Des vues sidérantes de notre Terre-Mère, la Pachamama, réduite à des formes géométriques, abstraites, ordonnées selon une logique échappant d’abord à la pensée raisonnée, à Gennevilliers, Le Havre, Guitrancourt, Larchant, Achères, Grand-Couronne, Saint-Denis...
These are stunning images of our Mother Earth, the Pachamama, reduced to geometric, abstract forms and organized by a thought process that initially eludes rationality; they were taken at Gennevilliers, Le Havre, Guitrancourt, Larchant, Achères, Grand-Couronne, Saint-Denis…

Ce sont des sables, des marges, des lisières entre villes et campagnes.
These are the sands, edges, and borderlands between towns and the countryside.

Ce sont les preuves d’un désert croissant, pour reprendre une célèbre formule nietzschéenne plusieurs fois commentée par Martin Heidegger, mais aussi celles d’une profusion inouïe de forces témoignant du génie de la vie inventant sa loi de présence jusque dans la mort.
They are evidence that, in Nietzsche’s famous saying, which Heidegger discussed several times, “The desert grows.” Yet they are also a sign of the unprecedented profusion of forces that bear witness to the genius of life, which invents its law of presence even in death.

Cet ensemble, réalisé le long de l’Axe Seine, est une réflexion en images sur la puissance de reconfiguration de la nature par la démesure d’une logistique dévorant les espaces.
This collection, photographed all along the Seine Axis, is a reflection in images on the power and excess with which nature is being reconfigured by a logistics that devours space.

Jérémie Lenoir travaille au cœur de l’esthétique de la disparition, découvrant des ordres transcendants là où l’œil s’égare d’abord.
Jérémie Lenoir works at the core of the aesthetics of disappearance, discovering transcendent order in places where the eye begins by getting lost.

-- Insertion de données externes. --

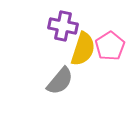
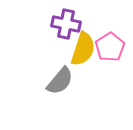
purple cross: moved 3 px right, 2 px up
pink pentagon: moved 1 px down
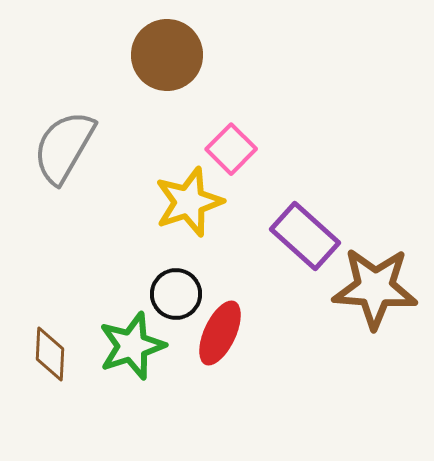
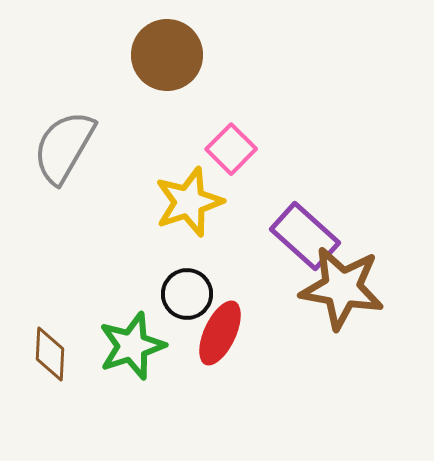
brown star: moved 33 px left; rotated 6 degrees clockwise
black circle: moved 11 px right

Vue du ciel, la terre malmenée joue au calligraphe, créant des lignes harmoniques, presque spirituelles, dans la violence des chantiers.
Seen from above, the mistreated land plays at calligraphy, taking the violence of building sites and creating from it lines that are harmonic and almost spiritual.

Vu du ciel, le gigantisme des exploits capitalistes paraît un jeu de constructions pour enfant.
Le vide n’est pas le contraire du plein, mais sa possibilité de manifestation.
Le sol est remué, brassé, recomposé, dans le jeu s’élaborant entre les échelles de grandeur.
Les photographies de Jérémie Lenoir sont des parois grattées, griffées, hachurées.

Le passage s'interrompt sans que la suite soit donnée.